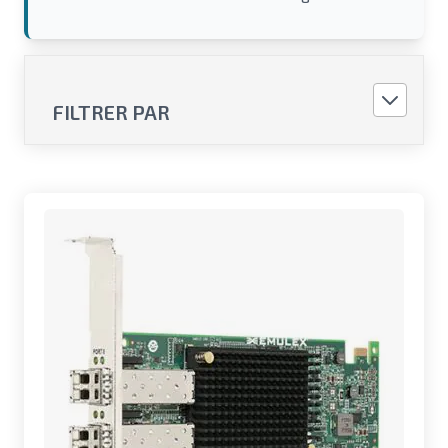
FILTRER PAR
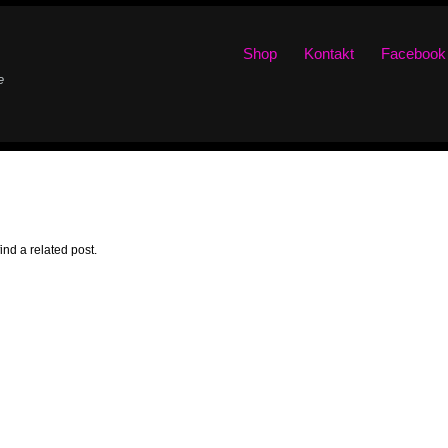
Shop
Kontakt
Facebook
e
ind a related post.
...
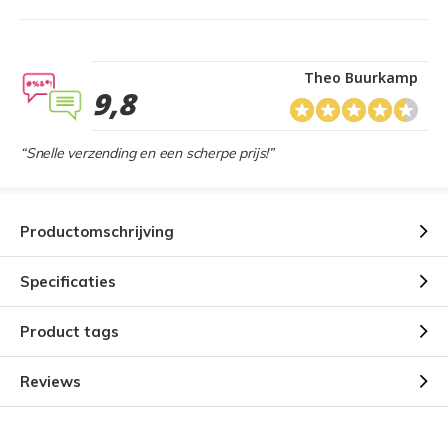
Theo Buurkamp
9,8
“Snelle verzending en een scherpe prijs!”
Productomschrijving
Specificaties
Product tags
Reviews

■ TASK BRIEF
Starting at the line with "FILTRER PAR" in the entries above, write out every line exactly until the line with "ind a related post." has been written. Include no pictures and nothing more.

■ RESULT OF THIS EXERCISE
FILTRER PAR
Shop
Kontakt
Facebook
e
ind a related post.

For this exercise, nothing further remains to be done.